_Goal of the exercise_
Which of the lines below hold the word "filter"? Pull each of them out.

_Provided information_
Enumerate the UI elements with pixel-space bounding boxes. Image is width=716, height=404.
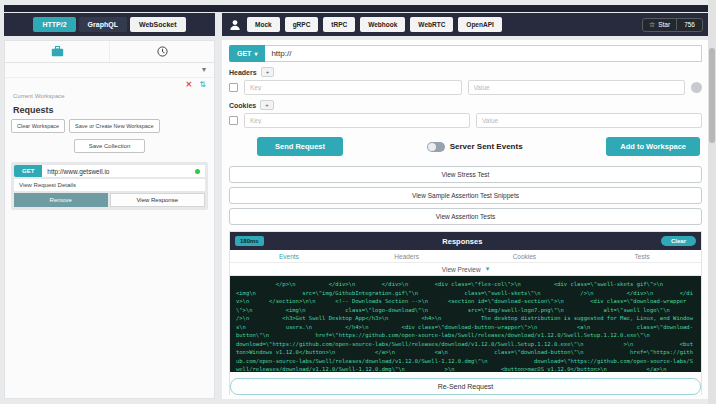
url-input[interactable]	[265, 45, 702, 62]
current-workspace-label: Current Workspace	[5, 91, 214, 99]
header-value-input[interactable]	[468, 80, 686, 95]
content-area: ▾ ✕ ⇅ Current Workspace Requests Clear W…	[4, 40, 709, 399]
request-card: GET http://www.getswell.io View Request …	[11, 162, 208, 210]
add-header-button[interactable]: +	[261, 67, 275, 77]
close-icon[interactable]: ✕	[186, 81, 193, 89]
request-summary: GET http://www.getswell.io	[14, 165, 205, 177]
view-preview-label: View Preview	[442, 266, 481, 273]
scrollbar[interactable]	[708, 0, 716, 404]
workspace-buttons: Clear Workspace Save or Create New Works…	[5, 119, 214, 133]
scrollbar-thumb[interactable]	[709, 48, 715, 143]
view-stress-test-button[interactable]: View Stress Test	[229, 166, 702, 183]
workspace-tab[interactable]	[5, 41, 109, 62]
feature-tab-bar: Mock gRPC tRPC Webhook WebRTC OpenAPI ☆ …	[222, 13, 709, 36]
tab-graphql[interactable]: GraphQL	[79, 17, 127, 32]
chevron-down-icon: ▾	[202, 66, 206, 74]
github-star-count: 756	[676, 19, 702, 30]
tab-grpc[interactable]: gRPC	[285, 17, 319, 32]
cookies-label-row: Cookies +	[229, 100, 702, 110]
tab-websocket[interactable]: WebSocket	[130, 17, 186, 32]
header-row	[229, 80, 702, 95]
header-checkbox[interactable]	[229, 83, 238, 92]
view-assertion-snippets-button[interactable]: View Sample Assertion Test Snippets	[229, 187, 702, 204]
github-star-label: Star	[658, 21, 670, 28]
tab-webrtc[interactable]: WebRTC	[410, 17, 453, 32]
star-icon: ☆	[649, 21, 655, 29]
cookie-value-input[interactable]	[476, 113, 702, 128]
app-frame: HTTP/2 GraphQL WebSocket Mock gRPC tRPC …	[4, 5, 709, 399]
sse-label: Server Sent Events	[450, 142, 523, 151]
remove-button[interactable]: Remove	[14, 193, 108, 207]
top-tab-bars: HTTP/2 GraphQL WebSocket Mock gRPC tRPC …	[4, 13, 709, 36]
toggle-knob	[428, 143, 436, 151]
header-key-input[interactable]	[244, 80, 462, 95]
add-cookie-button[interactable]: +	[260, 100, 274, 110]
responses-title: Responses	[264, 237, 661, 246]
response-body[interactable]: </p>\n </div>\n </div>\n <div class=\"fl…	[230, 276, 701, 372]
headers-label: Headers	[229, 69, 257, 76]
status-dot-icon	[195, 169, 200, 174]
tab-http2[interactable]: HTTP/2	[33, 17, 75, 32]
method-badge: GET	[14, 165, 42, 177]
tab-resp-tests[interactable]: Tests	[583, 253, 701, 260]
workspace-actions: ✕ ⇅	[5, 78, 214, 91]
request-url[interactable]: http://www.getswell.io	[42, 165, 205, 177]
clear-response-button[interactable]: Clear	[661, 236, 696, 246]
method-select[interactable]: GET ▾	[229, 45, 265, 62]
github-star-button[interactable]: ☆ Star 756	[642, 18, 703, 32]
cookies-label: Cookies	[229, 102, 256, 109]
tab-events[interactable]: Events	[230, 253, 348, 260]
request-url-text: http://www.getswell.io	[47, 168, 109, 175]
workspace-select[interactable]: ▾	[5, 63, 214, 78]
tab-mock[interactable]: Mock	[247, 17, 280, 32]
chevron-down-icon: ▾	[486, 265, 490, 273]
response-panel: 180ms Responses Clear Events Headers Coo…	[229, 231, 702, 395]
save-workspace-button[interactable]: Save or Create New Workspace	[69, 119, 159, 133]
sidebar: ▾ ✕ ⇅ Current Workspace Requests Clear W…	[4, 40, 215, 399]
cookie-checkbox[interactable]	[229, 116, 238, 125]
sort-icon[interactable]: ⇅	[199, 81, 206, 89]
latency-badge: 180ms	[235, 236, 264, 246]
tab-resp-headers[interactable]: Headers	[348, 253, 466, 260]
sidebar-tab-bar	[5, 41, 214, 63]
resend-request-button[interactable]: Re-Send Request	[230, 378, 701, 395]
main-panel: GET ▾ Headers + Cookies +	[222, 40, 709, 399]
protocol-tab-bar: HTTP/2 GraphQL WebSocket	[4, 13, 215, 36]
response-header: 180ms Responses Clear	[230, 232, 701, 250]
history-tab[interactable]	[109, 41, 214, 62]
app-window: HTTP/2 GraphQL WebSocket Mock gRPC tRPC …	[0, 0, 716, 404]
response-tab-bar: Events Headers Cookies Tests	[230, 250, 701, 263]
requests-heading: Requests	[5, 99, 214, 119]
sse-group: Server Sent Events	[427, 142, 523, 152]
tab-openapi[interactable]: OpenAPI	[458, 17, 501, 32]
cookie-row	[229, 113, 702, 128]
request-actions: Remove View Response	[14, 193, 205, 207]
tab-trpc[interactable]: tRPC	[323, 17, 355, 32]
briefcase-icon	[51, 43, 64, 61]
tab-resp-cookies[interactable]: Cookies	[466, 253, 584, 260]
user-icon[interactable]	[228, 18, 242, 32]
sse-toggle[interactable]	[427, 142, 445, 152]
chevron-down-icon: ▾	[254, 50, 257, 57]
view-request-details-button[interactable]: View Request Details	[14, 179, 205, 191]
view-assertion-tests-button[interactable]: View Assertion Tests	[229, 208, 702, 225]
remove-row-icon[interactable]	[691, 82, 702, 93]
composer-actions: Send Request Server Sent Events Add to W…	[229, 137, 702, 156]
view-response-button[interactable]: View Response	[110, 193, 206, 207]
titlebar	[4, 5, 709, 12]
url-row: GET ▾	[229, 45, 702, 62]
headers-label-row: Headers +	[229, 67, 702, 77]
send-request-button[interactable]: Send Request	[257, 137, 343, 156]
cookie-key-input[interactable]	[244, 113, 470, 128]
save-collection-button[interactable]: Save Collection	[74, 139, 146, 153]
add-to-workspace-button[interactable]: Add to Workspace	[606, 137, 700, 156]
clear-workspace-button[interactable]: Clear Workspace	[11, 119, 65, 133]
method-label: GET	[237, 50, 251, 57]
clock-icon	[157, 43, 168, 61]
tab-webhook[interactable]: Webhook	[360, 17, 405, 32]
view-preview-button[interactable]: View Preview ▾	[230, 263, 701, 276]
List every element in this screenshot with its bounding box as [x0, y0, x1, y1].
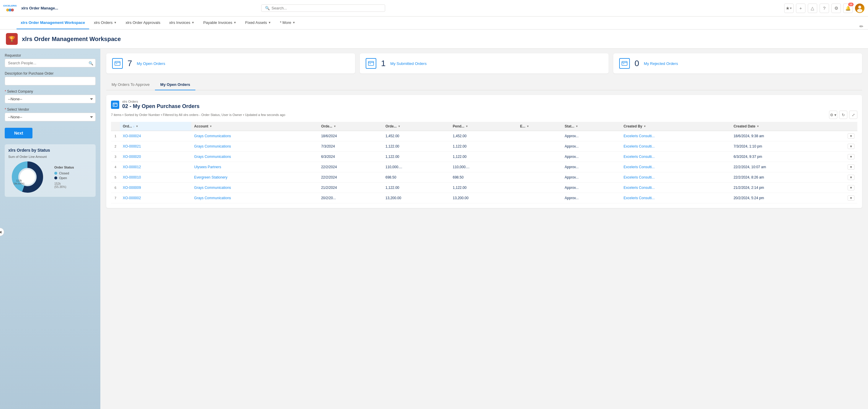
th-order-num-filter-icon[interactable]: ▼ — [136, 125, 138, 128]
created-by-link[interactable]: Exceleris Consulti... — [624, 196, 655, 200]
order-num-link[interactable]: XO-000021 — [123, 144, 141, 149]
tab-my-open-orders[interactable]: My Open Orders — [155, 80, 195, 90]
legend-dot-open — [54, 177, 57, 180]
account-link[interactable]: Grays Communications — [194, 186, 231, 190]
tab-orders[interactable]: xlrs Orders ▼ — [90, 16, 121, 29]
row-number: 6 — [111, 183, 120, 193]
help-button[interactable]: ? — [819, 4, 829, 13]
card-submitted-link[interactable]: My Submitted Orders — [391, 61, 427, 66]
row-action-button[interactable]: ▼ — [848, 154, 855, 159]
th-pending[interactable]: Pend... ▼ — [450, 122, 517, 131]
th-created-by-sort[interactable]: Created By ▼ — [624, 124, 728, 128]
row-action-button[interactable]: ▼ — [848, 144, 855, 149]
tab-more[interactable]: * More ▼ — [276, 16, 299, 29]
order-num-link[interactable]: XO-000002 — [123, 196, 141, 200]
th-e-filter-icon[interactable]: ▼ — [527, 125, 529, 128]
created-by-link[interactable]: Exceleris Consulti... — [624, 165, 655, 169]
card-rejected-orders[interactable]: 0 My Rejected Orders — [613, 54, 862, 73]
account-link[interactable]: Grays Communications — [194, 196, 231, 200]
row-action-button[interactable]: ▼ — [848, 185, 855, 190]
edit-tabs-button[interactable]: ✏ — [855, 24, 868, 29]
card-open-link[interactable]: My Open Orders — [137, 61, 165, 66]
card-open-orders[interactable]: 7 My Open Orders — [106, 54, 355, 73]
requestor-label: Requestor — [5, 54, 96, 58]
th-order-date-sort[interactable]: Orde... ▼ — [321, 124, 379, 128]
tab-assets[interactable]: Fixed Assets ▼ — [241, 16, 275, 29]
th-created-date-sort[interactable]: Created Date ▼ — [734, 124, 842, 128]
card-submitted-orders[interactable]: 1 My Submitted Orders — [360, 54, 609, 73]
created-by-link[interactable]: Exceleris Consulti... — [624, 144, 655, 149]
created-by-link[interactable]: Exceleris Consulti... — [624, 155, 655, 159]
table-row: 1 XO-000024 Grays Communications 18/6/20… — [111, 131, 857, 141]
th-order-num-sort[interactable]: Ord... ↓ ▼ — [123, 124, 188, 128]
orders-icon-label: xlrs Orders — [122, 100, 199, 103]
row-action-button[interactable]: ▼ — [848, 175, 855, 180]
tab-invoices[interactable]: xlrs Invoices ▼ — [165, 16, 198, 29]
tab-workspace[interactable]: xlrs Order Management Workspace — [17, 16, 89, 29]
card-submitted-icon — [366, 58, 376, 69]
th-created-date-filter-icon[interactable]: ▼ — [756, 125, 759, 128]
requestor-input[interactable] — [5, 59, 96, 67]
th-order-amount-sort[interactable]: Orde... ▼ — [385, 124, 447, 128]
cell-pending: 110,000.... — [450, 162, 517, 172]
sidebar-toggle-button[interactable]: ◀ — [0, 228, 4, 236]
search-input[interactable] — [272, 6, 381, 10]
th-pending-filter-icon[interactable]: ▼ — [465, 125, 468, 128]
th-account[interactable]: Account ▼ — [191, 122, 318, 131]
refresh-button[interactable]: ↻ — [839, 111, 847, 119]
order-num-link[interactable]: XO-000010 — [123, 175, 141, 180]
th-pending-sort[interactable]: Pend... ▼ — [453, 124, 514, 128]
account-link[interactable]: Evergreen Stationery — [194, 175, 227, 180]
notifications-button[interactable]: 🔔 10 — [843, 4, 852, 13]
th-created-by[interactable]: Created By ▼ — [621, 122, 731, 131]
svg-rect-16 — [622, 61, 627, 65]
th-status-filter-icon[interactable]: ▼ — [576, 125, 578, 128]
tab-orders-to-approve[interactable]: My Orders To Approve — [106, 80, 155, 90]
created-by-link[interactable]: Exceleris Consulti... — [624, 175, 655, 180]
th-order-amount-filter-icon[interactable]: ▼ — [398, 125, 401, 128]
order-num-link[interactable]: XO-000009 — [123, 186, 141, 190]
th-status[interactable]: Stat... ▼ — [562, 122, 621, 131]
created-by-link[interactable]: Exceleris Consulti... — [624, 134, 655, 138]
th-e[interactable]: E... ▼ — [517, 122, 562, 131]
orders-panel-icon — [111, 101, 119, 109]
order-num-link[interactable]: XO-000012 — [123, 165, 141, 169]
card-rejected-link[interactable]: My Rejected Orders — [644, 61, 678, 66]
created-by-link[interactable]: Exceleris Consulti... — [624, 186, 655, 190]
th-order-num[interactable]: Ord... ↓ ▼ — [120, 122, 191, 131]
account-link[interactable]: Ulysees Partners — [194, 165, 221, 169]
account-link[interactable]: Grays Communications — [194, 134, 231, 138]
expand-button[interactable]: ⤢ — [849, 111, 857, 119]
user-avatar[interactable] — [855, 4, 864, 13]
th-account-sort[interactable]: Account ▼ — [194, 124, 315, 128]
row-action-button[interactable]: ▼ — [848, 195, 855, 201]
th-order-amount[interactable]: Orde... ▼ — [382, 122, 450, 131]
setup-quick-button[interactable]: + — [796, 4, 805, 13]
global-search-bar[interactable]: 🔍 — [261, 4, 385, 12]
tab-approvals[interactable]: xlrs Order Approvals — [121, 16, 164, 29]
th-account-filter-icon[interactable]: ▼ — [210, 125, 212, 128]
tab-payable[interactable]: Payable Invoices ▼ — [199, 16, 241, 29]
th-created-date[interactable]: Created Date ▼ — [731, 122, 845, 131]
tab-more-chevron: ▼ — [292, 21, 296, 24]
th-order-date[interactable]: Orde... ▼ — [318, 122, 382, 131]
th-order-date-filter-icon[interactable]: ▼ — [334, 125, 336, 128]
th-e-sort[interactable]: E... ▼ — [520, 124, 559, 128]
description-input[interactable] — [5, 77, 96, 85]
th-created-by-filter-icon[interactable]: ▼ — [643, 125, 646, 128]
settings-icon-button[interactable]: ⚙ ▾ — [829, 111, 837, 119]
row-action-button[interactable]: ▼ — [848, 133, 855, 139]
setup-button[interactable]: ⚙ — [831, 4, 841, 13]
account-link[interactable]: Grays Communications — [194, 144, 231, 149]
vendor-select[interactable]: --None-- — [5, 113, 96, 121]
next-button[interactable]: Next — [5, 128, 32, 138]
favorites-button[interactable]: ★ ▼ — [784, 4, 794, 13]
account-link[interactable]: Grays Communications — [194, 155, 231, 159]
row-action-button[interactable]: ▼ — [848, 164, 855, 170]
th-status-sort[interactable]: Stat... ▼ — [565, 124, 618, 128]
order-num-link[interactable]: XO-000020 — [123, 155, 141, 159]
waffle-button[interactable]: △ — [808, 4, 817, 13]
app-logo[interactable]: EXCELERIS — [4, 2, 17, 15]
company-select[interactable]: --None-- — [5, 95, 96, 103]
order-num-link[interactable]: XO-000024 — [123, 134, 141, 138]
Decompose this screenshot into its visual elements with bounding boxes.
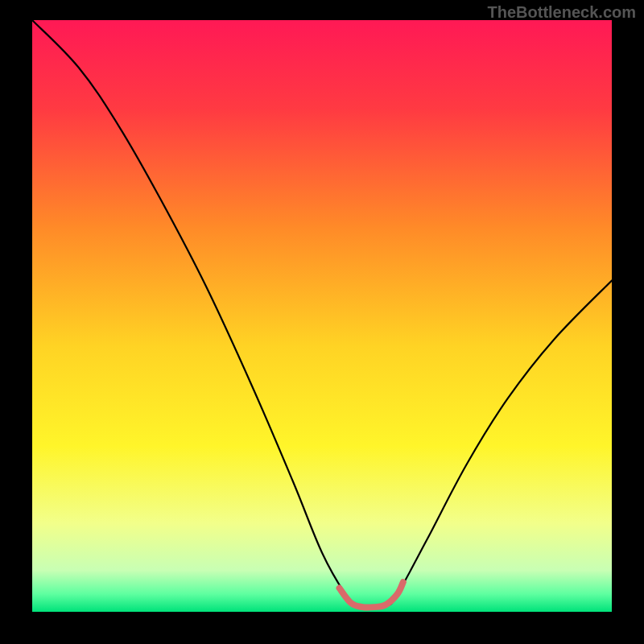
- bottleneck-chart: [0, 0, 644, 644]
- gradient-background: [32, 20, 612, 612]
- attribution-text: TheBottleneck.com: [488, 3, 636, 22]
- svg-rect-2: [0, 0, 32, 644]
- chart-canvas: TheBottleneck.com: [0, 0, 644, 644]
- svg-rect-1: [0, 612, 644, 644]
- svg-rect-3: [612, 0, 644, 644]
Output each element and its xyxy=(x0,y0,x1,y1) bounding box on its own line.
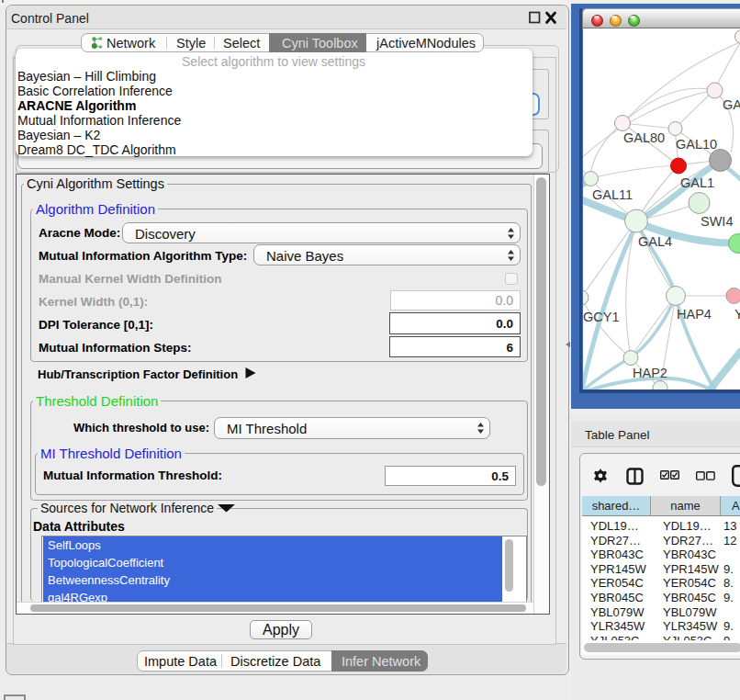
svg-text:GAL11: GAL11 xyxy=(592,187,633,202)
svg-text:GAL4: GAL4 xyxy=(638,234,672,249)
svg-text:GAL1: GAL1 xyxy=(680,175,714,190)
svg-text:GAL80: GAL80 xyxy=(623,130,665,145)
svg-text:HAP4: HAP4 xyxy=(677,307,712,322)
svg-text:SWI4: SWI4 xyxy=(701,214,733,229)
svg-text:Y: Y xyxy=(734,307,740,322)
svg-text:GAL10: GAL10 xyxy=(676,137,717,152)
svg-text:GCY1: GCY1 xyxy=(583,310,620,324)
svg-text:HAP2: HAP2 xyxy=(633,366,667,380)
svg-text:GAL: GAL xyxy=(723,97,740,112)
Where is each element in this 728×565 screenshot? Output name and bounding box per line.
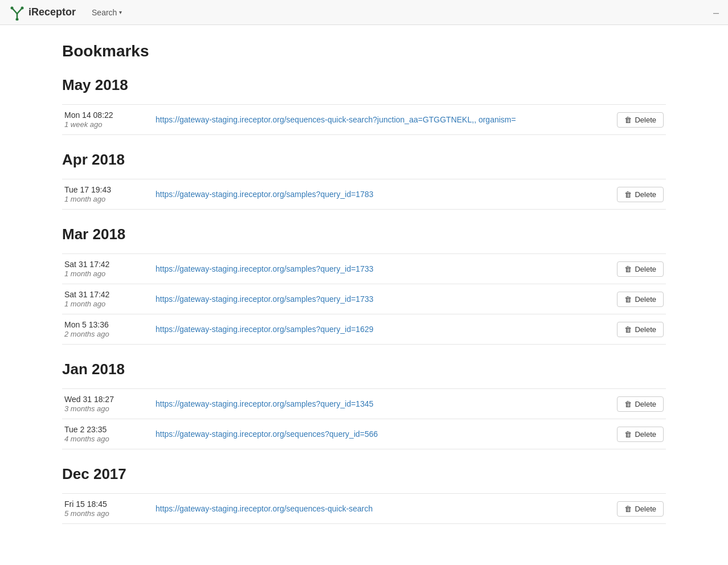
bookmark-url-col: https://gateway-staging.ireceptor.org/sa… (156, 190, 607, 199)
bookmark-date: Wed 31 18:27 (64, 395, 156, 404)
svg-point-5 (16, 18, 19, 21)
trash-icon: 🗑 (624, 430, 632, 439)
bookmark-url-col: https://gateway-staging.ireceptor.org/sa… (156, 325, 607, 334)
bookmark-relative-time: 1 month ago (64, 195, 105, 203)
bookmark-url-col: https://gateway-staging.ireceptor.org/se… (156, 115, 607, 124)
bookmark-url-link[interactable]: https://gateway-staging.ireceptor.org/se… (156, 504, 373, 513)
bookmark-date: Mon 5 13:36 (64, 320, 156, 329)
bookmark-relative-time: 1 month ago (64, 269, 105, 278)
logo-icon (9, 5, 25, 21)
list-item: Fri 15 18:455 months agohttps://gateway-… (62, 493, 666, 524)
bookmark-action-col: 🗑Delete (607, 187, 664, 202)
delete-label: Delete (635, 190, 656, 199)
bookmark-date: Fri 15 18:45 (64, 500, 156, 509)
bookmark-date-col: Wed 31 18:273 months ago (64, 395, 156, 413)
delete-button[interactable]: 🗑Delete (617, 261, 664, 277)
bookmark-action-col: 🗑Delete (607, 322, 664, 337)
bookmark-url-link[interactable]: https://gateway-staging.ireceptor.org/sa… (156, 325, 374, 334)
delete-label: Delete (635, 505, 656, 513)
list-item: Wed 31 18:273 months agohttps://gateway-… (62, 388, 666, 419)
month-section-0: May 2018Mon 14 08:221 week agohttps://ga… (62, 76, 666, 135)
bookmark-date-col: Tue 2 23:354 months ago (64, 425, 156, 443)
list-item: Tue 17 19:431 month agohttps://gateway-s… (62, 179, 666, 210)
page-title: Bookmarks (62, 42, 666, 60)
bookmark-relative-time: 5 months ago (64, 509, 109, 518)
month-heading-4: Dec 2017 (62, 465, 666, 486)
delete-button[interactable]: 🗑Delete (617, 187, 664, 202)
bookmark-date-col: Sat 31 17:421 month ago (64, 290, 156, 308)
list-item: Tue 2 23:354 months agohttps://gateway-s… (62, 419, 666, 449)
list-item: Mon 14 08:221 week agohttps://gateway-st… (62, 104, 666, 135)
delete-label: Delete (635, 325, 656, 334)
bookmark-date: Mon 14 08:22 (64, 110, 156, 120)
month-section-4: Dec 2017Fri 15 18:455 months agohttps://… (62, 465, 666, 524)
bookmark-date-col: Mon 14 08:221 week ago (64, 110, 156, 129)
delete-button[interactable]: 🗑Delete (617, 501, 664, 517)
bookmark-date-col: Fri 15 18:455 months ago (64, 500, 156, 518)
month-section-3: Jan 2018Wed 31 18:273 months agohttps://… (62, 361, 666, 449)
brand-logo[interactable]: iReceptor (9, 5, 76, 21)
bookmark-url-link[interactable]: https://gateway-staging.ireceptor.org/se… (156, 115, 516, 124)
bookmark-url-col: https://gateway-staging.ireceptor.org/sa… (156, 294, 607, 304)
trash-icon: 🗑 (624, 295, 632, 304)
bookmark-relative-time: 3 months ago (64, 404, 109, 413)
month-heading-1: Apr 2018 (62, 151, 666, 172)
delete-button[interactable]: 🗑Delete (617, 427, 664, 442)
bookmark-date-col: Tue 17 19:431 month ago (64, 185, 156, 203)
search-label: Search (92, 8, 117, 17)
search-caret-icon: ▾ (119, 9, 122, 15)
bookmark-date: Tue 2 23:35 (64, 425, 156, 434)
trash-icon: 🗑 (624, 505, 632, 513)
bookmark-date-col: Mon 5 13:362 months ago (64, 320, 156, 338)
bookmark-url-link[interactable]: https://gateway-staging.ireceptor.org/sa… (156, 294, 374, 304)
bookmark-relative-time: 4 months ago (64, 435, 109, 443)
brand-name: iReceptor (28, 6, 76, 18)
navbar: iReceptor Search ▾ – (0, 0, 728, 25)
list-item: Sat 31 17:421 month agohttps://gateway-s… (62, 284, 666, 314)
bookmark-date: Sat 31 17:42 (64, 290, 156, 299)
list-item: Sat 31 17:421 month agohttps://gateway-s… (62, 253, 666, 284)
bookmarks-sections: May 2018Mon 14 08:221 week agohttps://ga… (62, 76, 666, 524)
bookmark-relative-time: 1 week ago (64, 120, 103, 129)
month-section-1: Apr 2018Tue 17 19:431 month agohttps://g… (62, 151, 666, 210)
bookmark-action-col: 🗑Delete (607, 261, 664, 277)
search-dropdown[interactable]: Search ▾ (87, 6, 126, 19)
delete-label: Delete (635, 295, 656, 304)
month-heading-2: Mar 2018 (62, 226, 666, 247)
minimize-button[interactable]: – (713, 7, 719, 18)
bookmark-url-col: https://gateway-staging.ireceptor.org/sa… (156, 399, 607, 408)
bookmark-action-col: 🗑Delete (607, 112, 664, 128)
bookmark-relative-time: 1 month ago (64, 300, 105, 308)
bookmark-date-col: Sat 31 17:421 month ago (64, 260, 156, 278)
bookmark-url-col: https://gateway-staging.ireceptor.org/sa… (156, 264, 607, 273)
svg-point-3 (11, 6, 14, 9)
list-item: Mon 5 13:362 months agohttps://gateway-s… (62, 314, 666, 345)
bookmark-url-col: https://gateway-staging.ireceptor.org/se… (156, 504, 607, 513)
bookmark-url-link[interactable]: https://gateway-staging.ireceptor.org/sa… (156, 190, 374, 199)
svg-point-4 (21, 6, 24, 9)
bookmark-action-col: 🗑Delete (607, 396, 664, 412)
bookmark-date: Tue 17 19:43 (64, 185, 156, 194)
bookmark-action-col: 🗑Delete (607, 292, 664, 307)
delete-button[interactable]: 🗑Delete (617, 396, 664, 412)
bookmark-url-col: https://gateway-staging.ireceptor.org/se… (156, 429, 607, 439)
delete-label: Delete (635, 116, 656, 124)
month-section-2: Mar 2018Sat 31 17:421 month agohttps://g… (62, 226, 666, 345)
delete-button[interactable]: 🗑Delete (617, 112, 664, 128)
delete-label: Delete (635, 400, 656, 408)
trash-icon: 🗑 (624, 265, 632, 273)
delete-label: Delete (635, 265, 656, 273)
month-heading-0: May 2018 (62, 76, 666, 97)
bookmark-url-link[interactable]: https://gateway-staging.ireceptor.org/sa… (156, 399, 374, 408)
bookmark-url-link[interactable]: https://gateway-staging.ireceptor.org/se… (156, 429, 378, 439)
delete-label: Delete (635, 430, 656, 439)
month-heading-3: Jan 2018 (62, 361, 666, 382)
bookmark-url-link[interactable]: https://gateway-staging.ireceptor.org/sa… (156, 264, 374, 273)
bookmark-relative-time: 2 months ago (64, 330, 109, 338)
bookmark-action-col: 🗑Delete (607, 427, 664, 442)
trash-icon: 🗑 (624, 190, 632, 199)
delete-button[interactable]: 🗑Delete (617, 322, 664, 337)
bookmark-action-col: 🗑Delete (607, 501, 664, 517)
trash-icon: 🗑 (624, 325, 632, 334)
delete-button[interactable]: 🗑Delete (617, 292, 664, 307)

_Response to the exercise_
th-order-num-filter-icon[interactable]: ▼ — [136, 125, 138, 128]
th-e-filter-icon[interactable]: ▼ — [527, 125, 529, 128]
th-created-date-filter-icon[interactable]: ▼ — [756, 125, 759, 128]
th-pending-filter-icon[interactable]: ▼ — [465, 125, 468, 128]
th-status-filter-icon[interactable]: ▼ — [576, 125, 578, 128]
th-order-amount-filter-icon[interactable]: ▼ — [398, 125, 401, 128]
th-account-filter-icon[interactable]: ▼ — [210, 125, 212, 128]
th-order-date-filter-icon[interactable]: ▼ — [334, 125, 336, 128]
th-created-by-filter-icon[interactable]: ▼ — [643, 125, 646, 128]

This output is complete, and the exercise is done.